**Task brief**
Please give back the listing below word for word and drop any images.
*****
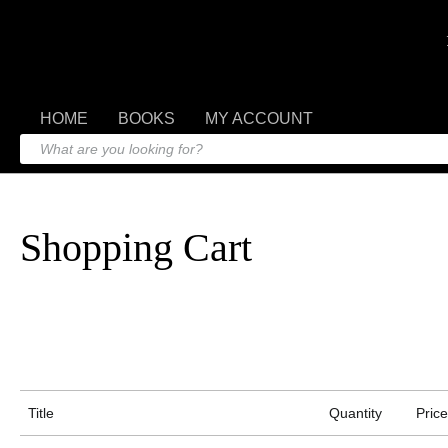
HOME
BOOKS
MY ACCOUNT
Shopping Cart
Title
Quantity
Price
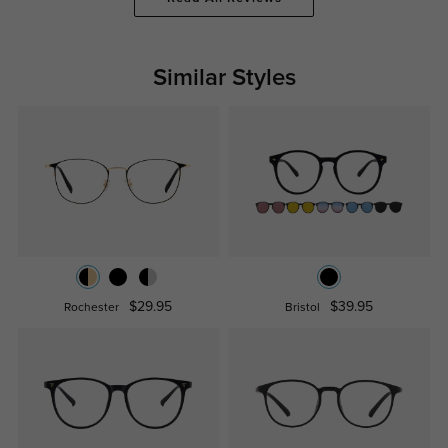
Similar Styles
$29.95
$39.95
Rochester
Bristol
*****
**Task answer**
HOME
BOOKS
MY ACCOUNT
Shopping Cart
Title
Quantity
Price
Similar Styles
$29.95
$39.95
Rochester
Bristol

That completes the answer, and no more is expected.